Task: Using the listing that follows, filter out every line lacking the string "spacerówka" and return the rest.

Data under study:
============

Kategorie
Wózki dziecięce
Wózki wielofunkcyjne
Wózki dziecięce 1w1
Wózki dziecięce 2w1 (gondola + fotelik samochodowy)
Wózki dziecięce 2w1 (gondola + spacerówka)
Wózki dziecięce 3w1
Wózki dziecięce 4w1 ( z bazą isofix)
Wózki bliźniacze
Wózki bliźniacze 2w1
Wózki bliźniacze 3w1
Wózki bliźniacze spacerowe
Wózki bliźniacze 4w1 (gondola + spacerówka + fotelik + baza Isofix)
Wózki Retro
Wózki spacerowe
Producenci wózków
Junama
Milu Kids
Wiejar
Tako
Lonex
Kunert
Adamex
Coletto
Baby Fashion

============

Response to the exercise:
Wózki dziecięce 2w1 (gondola + spacerówka)
Wózki bliźniacze 4w1 (gondola + spacerówka + fotelik + baza Isofix)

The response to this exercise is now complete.